There are different stakeholders in your event who are participate for different objectives. We all know that, but are you analyzing them differently too? Sometimes, the attendee segment that invests the most at the event is looking for a very different objective than you might assume. If these investments are what makes or breaks the event eventually, I’ll leave it to you to decide whether such analysis should be left to assumptions!

3. Learn from attendee feedback
Great was mentioned 16 times, good 31 times. Much more from Jublia Sense.


Have you ever found yourself in a situation where an attendee is unhappy about his / her participation and you have nothing substantial to back up all your tireless efforts spent to make this customer happy? Having the data to back up your efforts as well as the claims from your customer might just be the difference in retaining them and ensuring their continued investment with you.

Learning how attendees behave and interact in an event is critical. After all, as event organizers the only IP you have is your attendees! Furthermore, these insights add to the big event story that is only partially formed by registration data. It is strategizing what type of data you should be collecting, learning through analyzing the story the data tells us, surgically applying what we have learnt through actions, and lastly, measuring the outcomes to ensure a comprehensive fulfillment of the needs and wants of event participants. Learning from your attendees would enable organizers to design the marketing, programming and attendee list of the event to fit what existing and future customers are looking for.
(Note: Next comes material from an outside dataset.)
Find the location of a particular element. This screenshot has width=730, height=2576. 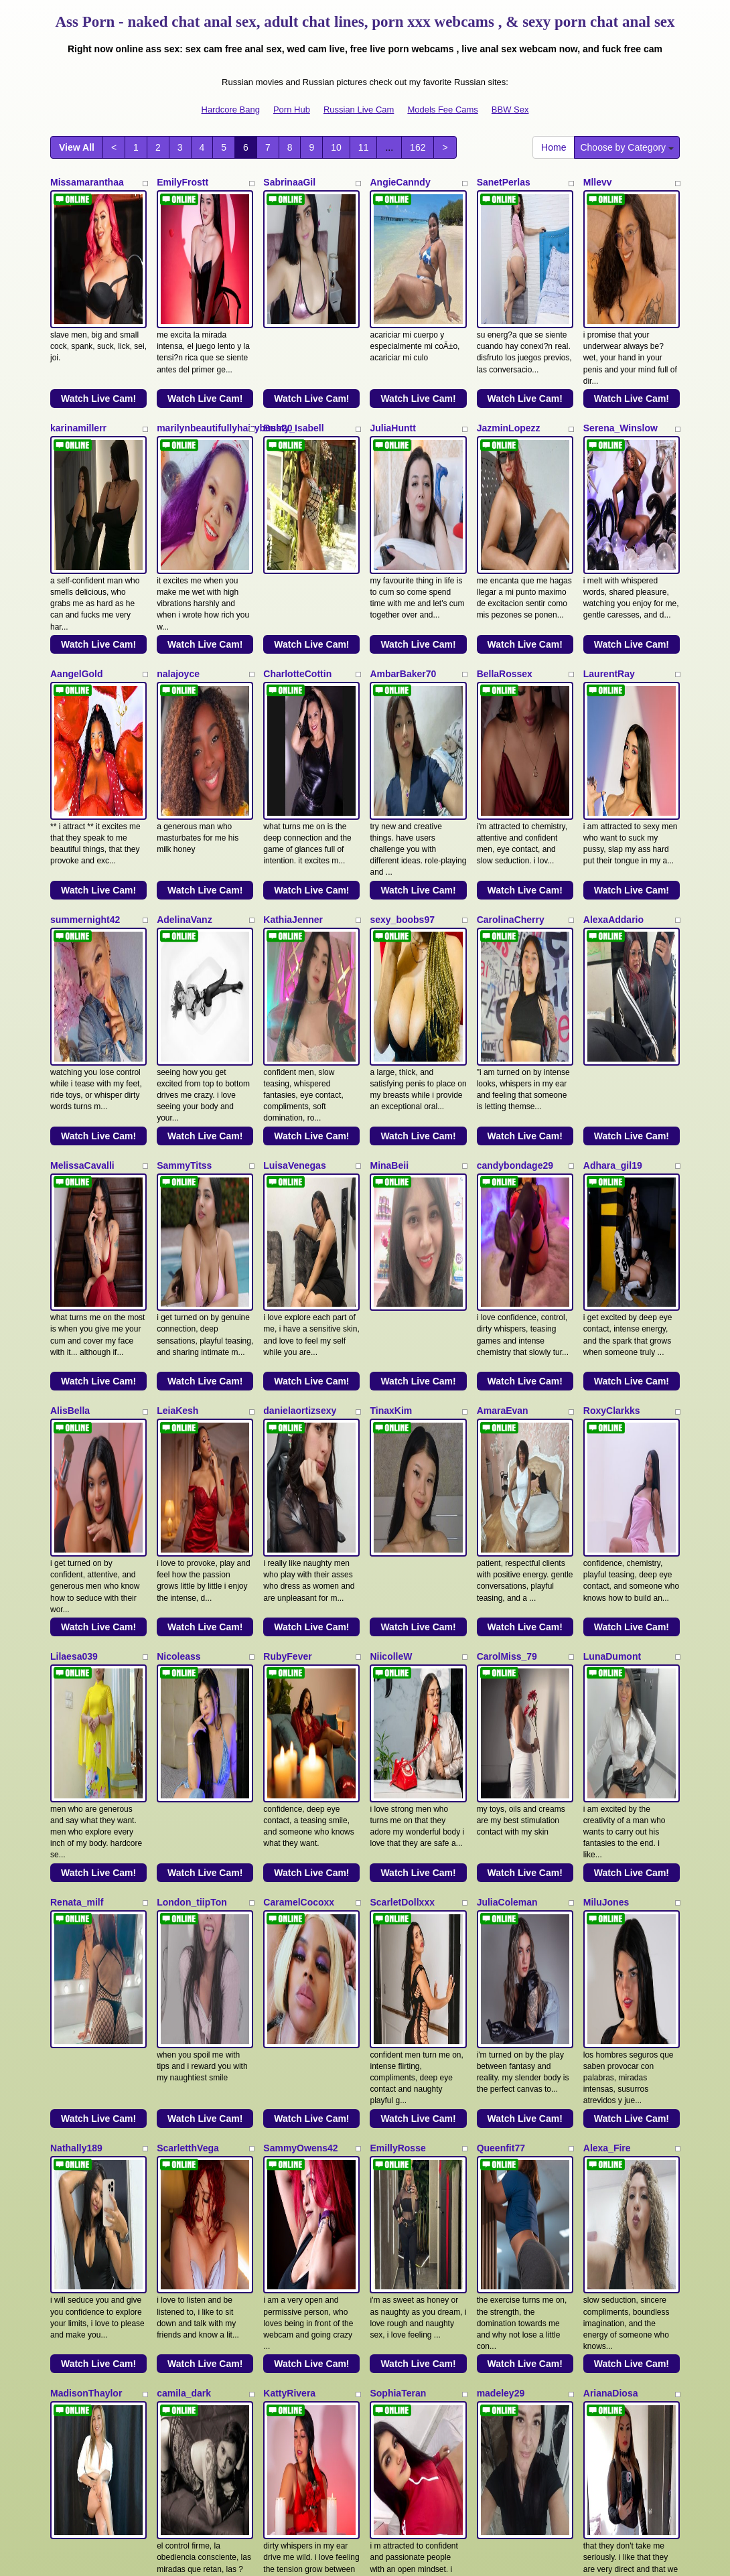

If you like to further discuss what we should be learning from our attendees, and more importantly how to apply these learning points we’d love to speak with you. Write to us here.

Frequently Asked Questions
What does attendee behavior tell you about event engagement?
Attendee actions before an event signal what people actually care about. Bookmarking sessions, updating profiles, or skipping content all reveal intent. Organizers who read these signals can replace one-size-fits-all schedules with targeted nudges, turning passive registrants into engaged participants.
What is business matchmaking at events, and how does it work?
Business matchmaking replaces random networking with structured introductions between people who actually want to meet. It works by combining static event data with live behavioral signals like who someone bookmarks or messages. The result is meetings booked on shared intent.
What metrics matter most for event sponsorship ROI?
Sponsorship ROI starts with lead quality, not lead volume. The metrics that prove value to exhibitors are revenue-to-cost ratio, qualified-lead conversion rate, and engagement-per-sponsor onsite. Capturing these at the booth, through lead retrieval that surfaces business profile and buying intent on scan, lets exhibitors segment follow-up and prove a real return.